Ali Laazaoui (CFTC) lui, salue ces avancées, mais regrette qu’une partie soit valorisée, à juste titre, quand l’autre ne l’est pas. « Dans une maison d’enfants, qu’on soit éducateur ou surveillant de nuit, cuisinier ou agent administratif, on a tous une fonction éducative auprès des jeunes que l’on accueille. » Selon les syndicats, les autorités ne comprennent pas qu’il faut revaloriser les salaires non pas en fonction du poste ou des compétences, mais bien du milieu dans lequel on travaille, parce qu’il impacte tous les employés sans distinction. D’après eux, si l’exclusion de certains travailleurs se répète, les tensions et les divisions vont s’exacerber au sein des établissements, mais aussi entre les structures sanitaires et sociales.

Ali Laazaoui voit dans la formation des managers une avancée notable, mais « est-ce que la qualité de vie au travail n’est reliée qu’au manager? » se demande-t-il. « D’autant que le management est un terme mal perçu.
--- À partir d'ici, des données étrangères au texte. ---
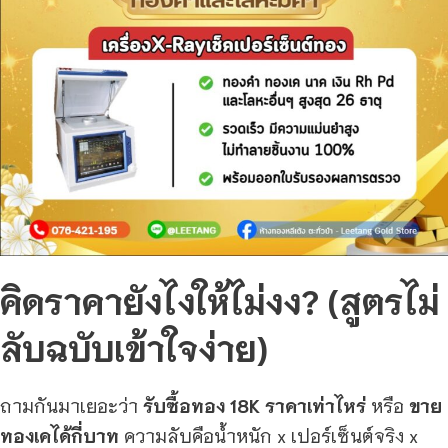
คิดราคายังไงให้ไม่งง? (สูตรไม่
ลับฉบับเข้าใจง่าย)
ถามกันมาเยอะว่า
รับซื้อทอง 18K ราคาเท่าไหร่
หรือ
ขาย
ทองเคได้กี่บาท
ความลับคือน้ำหนัก x เปอร์เซ็นต์จริง x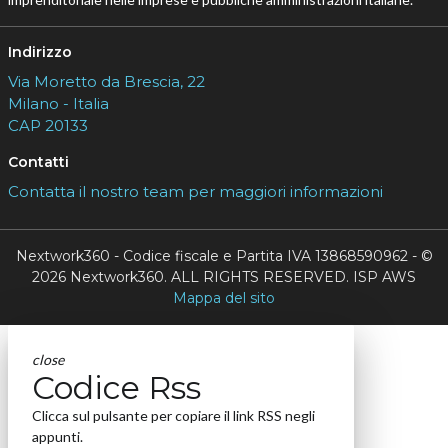
Indirizzo
Via Moretto da Brescia, 22
Milano - Italia
CAP 20133
Contatti
Contatta il nostro team per maggiori informazioni
Nextwork360 - Codice fiscale e Partita IVA 13868590962 - ©
2026 Nextwork360. ALL RIGHTS RESERVED. ISP AWS
Mappa del sito
close
Codice Rss
Clicca sul pulsante per copiare il link RSS negli
appunti.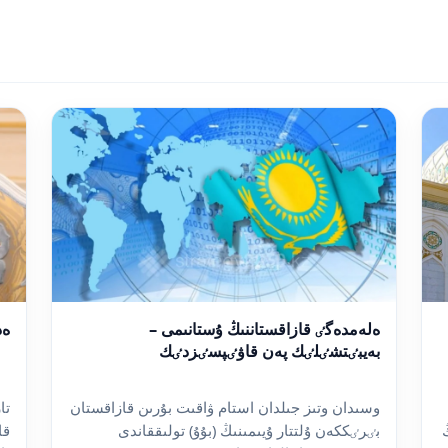
ەلەمدەگٸ قازاقستاننىڭ ۇستانىمى –
ەد
بەيبٸتشٸلٸك پەن قاۋٸپسٸزدٸك
وسىدان وتىز جىلدان استام ۋاقىت بۇرىن قازاقستان
تا
بٸرٸككەن ۇلتتار ۇيىمىنىڭ (بۇۇ) تولىققاندى
قا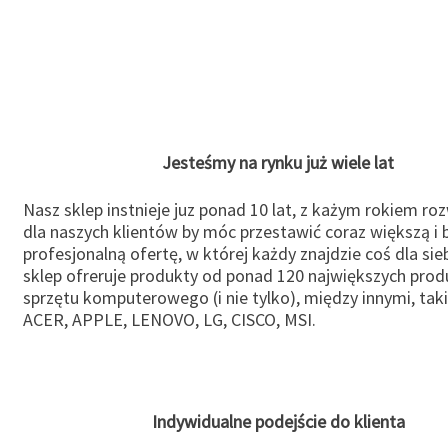
Jesteśmy na rynku już wiele lat
Nasz sklep instnieje juz ponad 10 lat, z każym rokiem ro
dla naszych klientów by móc przestawić coraz większą i b
profesjonalną ofertę, w której każdy znajdzie coś dla sie
sklep ofreruje produkty od ponad 120 największych pro
sprzętu komputerowego (i nie tylko), między innymi, taki
ACER, APPLE, LENOVO, LG, CISCO, MSI.
Indywidualne podejście do klienta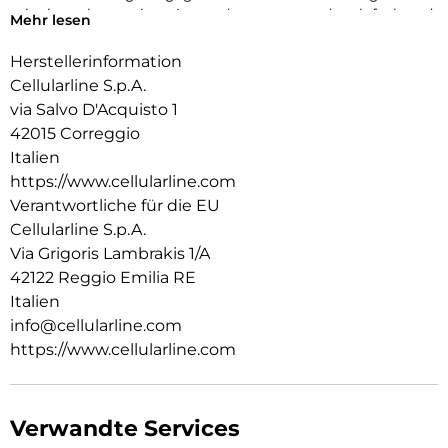
mit einem innovativen Anwendungssystem, das einfach und
Mehr lesen
schnell zu handhaben ist, garantiert es eine perfekte Haftung
ohne Blasen oder Mängel.
Herstellerinformation
Cellularline S.p.A.
via Salvo D'Acquisto 1
42015 Correggio
Italien
https://www.cellularline.com
Verantwortliche für die EU
Cellularline S.p.A.
Via Grigoris Lambrakis 1/A
42122 Reggio Emilia RE
Italien
info@cellularline.com
https://www.cellularline.com
Verwandte Services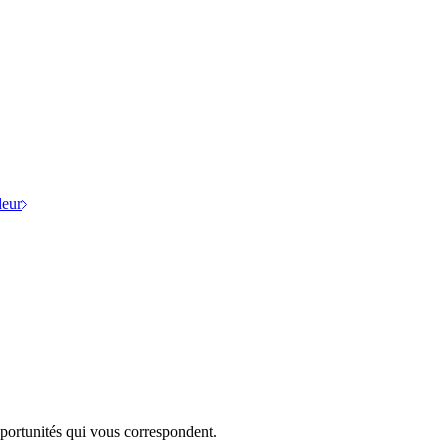
eur
portunités qui vous correspondent.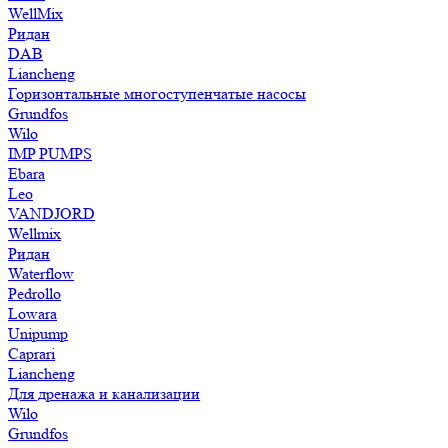
WellMix
Ридан
DAB
Liancheng
Горизонтальные многоступенчатые насосы
Grundfos
Wilo
IMP PUMPS
Ebara
Leo
VANDJORD
Wellmix
Ридан
Waterflow
Pedrollo
Lowara
Unipump
Caprari
Liancheng
Для дренажа и канализации
Wilo
Grundfos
À l’époque, on disait, un éducateur chef, ça évoquait une relation particulière avec les cadres, maintenant on dit un chef de service, ça n’a pas le même sens. »

Communication politique

Enfin, Jean Castex a annoncé que les salaires de certains soignants oubliés du Ségur – médecins coordinateurs en Ephad, sages-femmes, personnels soignant de la protection maternelle et infantile, soignants des structures de prévention, de dépistage et d’accompagnement des personnes en grande difficulté sociale – seront « revalorisés à la hauteur des engagements prévus ». Pour Xavier Deharo (CFE-CGC), il s’agissait « d’une préoccupation depuis de longs mois ».

Malgré ce pas en avant, le flou laissé par Matignon sur les personnes concernées par la revalorisation salariale, évoquant tantôt « 200 000 professionnels », tantôt les « moniteurs, éducateurs spécialisés, accompagnateurs, etc », risque de laisser une nouvelle fois des employés de côté, et notamment le personnel travaillant avec les équipes soignantes et éducatives. « Leur idée est d’avancer au petit pas de charge et de revaloriser au compte-goutte, confie Ali Laazaoui (CFTC). Le ressenti est que ce geste résonne politiquement comme une annonce de campagne…même si ce sont les avancées qui comptent. » « C’est de la communication politique », résume-t-il, à demi amusé. Les syndicats en veulent pour preuve qu’ils n’ont été informés de la date et du lieu de ce Ségur que la veille de la conférence. Les tenants de cette communication ont d’ailleurs pris soin de réserver la veille aux médias la primeur des principales annonces, court-circuitant ainsi les syndicats. Un moyen efficace d’éviter une réaction hostile trop immédiate.